***** Data under study *****

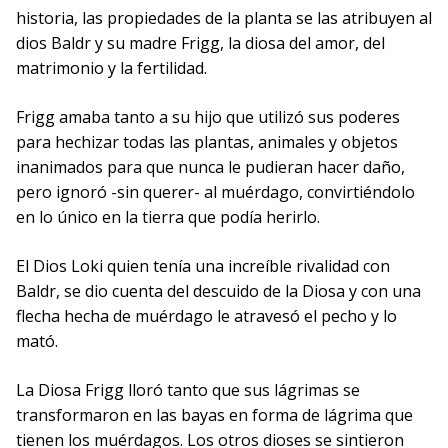
historia, las propiedades de la planta se las atribuyen al
dios Baldr y su madre Frigg, la diosa del amor, del
matrimonio y la fertilidad.
Frigg amaba tanto a su hijo que utilizó sus poderes
para hechizar todas las plantas, animales y objetos
inanimados para que nunca le pudieran hacer daño,
pero ignoró -sin querer- al muérdago, convirtiéndolo
en lo único en la tierra que podía herirlo.
El Dios Loki quien tenía una increíble rivalidad con
Baldr, se dio cuenta del descuido de la Diosa y con una
flecha hecha de muérdago le atravesó el pecho y lo
mató.
La Diosa Frigg lloró tanto que sus lágrimas se
transformaron en las bayas en forma de lágrima que
tienen los muérdagos. Los otros dioses se sintieron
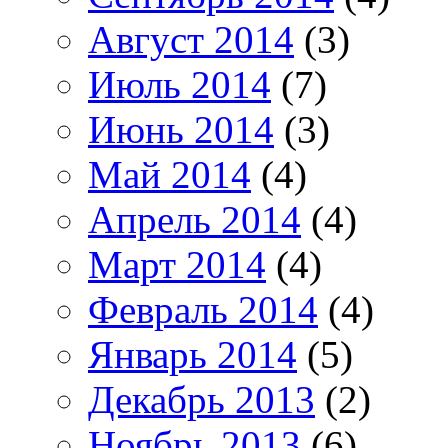
Август 2014
(3)
Июль 2014
(7)
Июнь 2014
(3)
Май 2014
(4)
Апрель 2014
(4)
Март 2014
(4)
Февраль 2014
(4)
Январь 2014
(5)
Декабрь 2013
(2)
Ноябрь 2013
(6)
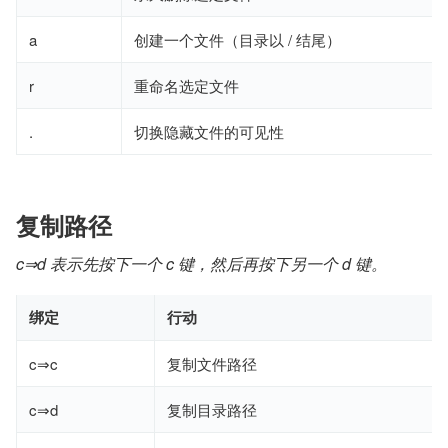
a
创建一个文件（目录以 / 结尾）
r
重命名选定文件
.
切换隐藏文件的可见性
复制路径
c⇒d 表示先按下一个 c 键，然后再按下另一个 d 键。
绑定
行动
c⇒c
复制文件路径
c⇒d
复制目录路径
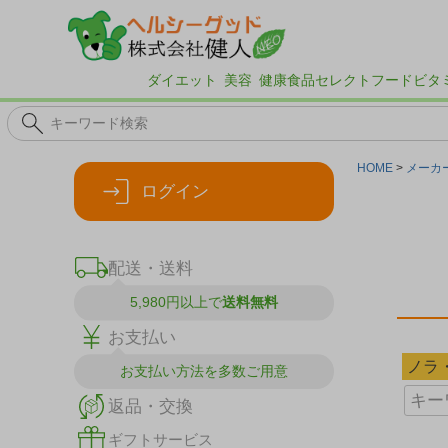
ダイエット
美容
健康食品
セレクトフード
ビタ
HOME
メーカ
ログイン
配送・送料
5,980円以上で
送料無料
お支払い
ノラ
お支払い方法を
多数ご用意
返品・交換
ギフトサービス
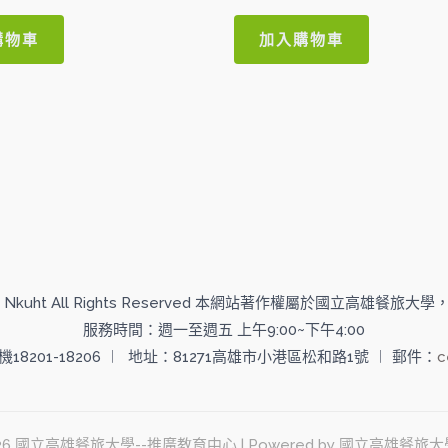
分
0
滿
購物車
加入購物車
分
5
 2014 Nkuht All Rights Reserved 本網站著作權屬於國立高雄餐
服務時間：週一至週五 上午9:00~下午4:00
分機18201-18206 ︱ 地址：81271高雄市小港區松和路1號 ︱ 郵件：
c
© 2026 國立高雄餐旅大學--推廣教育中心 | Powered by 國立高雄餐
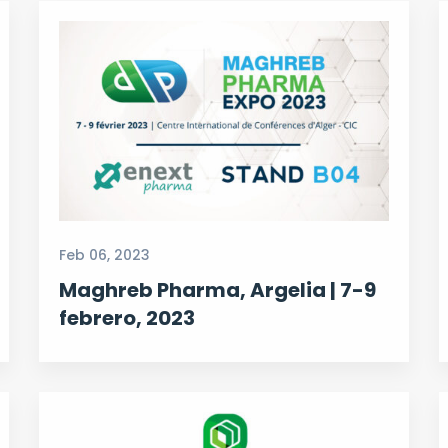
Feb 06, 2023
Maghreb Pharma, Argelia | 7-9
febrero, 2023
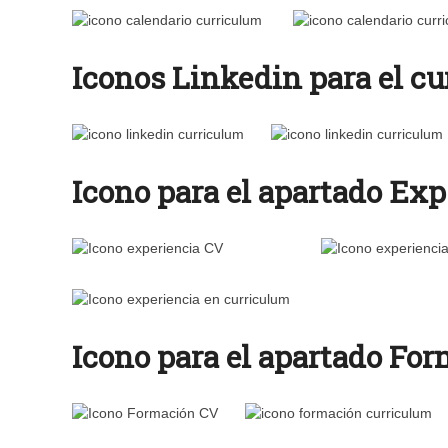
Iconos Linkedin para el cu
Icono para el apartado Exp
Icono para el apartado For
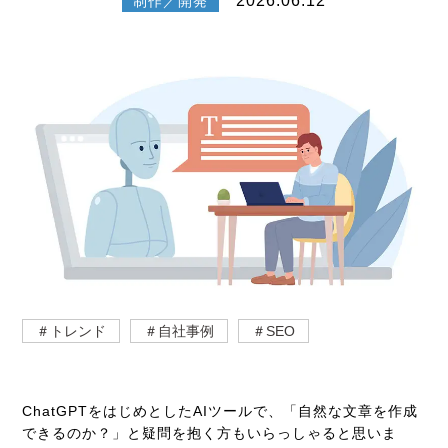
2026.06.12
制作／開発
＃トレンド
＃自社事例
＃SEO
ChatGPTをはじめとしたAIツールで、「自然な文章を作成
できるのか？」と疑問を抱く方もいらっしゃると思いま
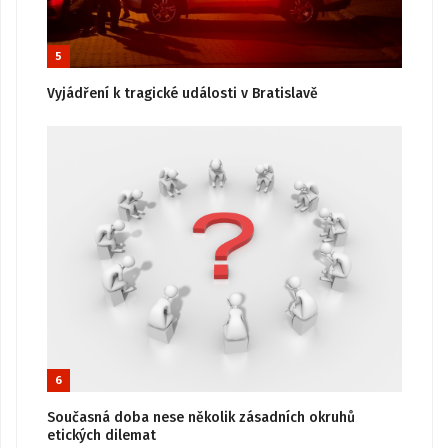
5
Vyjádření k tragické události v Bratislavě
6
Současná doba nese několik zásadních okruhů
etických dilemat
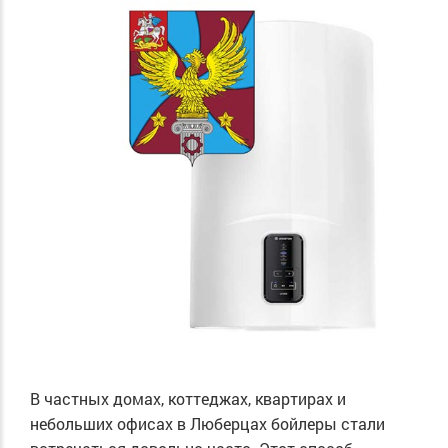
В частных домах, коттеджах, квартирах и
небольших офисах в Люберцах бойлеры стали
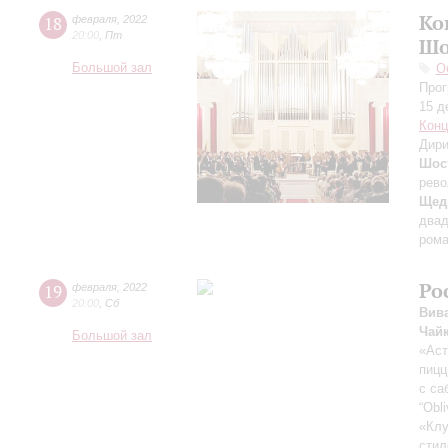
Ко
18
февраля
,
2022
20:00
,
Пт
Шо
Большой зал
О
Прог
15 д
Конц
Дири
Шос
рево
Щед
двад
рома
Ро
19
февраля
,
2022
20:00
,
Сб
Вив
Чай
Большой зал
«Аст
пицц
с са
“Obl
«Клу
стил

*****

Print only the lines from the first line of the data above through the one containing "pero ignoró -sin", exactly as they are, with pictures omitted.

Result of the task:
historia, las propiedades de la planta se las atribuyen al
dios Baldr y su madre Frigg, la diosa del amor, del
matrimonio y la fertilidad.
Frigg amaba tanto a su hijo que utilizó sus poderes
para hechizar todas las plantas, animales y objetos
inanimados para que nunca le pudieran hacer daño,
pero ignoró -sin querer- al muérdago, convirtiéndolo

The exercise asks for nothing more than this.